Accessing Worksheet Data

You can access worksheet data and get information about the sheet, such as its name and the number of rows and columns.

import xlrd

# Open the Excel file
workbook = xlrd.open_workbook('example.xls')

# Access the first sheet
sheet = workbook.sheet_by_index(0)

# Get sheet name
print("Sheet name:", sheet.name)

# Get number of rows and columns
print("Number of rows:", sheet.nrows)
print("Number of columns:", sheet.ncols)

Reading Cell Values

To read the value of a specific cell, use the cell_value() method.

import xlrd

# Open the Excel file
workbook = xlrd.open_workbook('example.xls')

# Access the first sheet
sheet = workbook.sheet_by_index(0)

# Read the value of a specific cell
value = sheet.cell_value(0, 0)  # Read value from first row, first column
print("Cell value:", value)

Handling Formulas

xlrd does not evaluate formulas; it only reads the formula string.

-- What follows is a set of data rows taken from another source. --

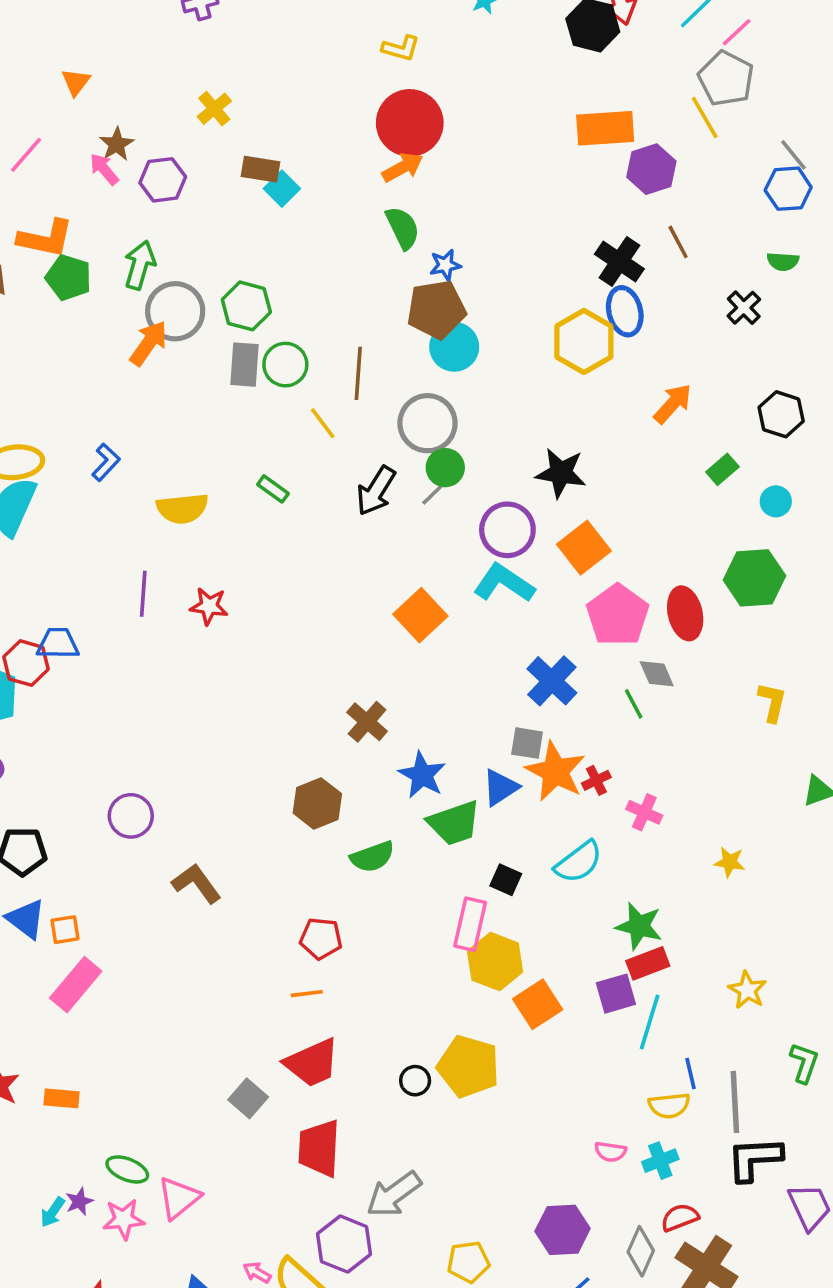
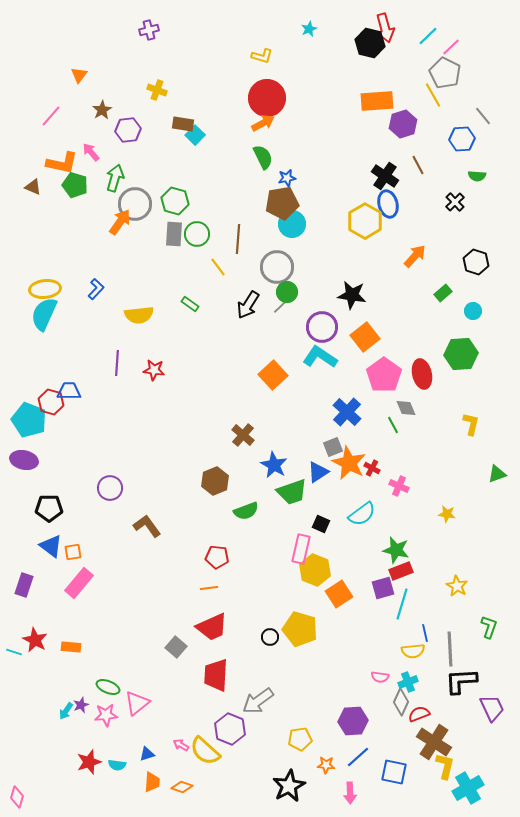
yellow cross: (214, 109) -> (157, 90), turned -30
pink arrow: (104, 169) -> (91, 152), moved
blue hexagon: (788, 189) -> (462, 139), moved
gray square: (527, 743) -> (333, 447), turned -30
red cross: (596, 780) -> (372, 468), turned -35
gray diamond: (641, 1251) -> (401, 702), moved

To handle formulas, you need to parse the formula string yourself or use other libraries that can evaluate formulas.

import xlrd

# Open the Excel file
workbook = xlrd.open_workbook('example_with_formula.xls')

# Access the first sheet
sheet = workbook.sheet_by_index(0)

# Read the formula string from a cell
formula = sheet.cell_formula(0, 1)  # Read formula from first row, second column
print("Cell formula:", formula)

Iterating Over Rows and Columns

You can iterate over rows and columns to read data from multiple cells.

Iterating Over Rows

import xlrd

# Open the Excel file
workbook = xlrd.open_workbook('example.xls')

# Access the first sheet
sheet = workbook.sheet_by_index(0)

# Iterate over rows
for row_num in range(sheet.nrows):
    row = sheet.row_values(row_num)
    print("Row {}: {}".format(row_num, row))

Iterating Over Columns

import xlrd

# Open the Excel file
workbook = xlrd.open_workbook('example.xls')

# Access the first sheet
sheet = workbook.sheet_by_index(0)

# Iterate over columns
for col_num in range(sheet.ncols):
    col = sheet.col_values(col_num)
    print("Column {}: {}".format(col_num, col))

Handling Multiple Sheets

You can work with multiple sheets by accessing them by name or index.

Accessing Sheets by Name

import xlrd

# Open the Excel file
workbook = xlrd.open_workbook('example.xls')

# Access a sheet by name
sheet = workbook.sheet_by_name('Sheet1')
print("Sheet name:", sheet.name)

Listing All Sheet Names

import xlrd

# Open the Excel file
workbook = xlrd.open_workbook('example.xls')

# List all sheet names
sheet_names = workbook.sheet_names()
print("Sheet names:", sheet_names)

Error Handling

Handling errors is important when dealing with file operations and data extraction.

import xlrd

try:
    # Open the Excel file
    workbook = xlrd.open_workbook('example.xls')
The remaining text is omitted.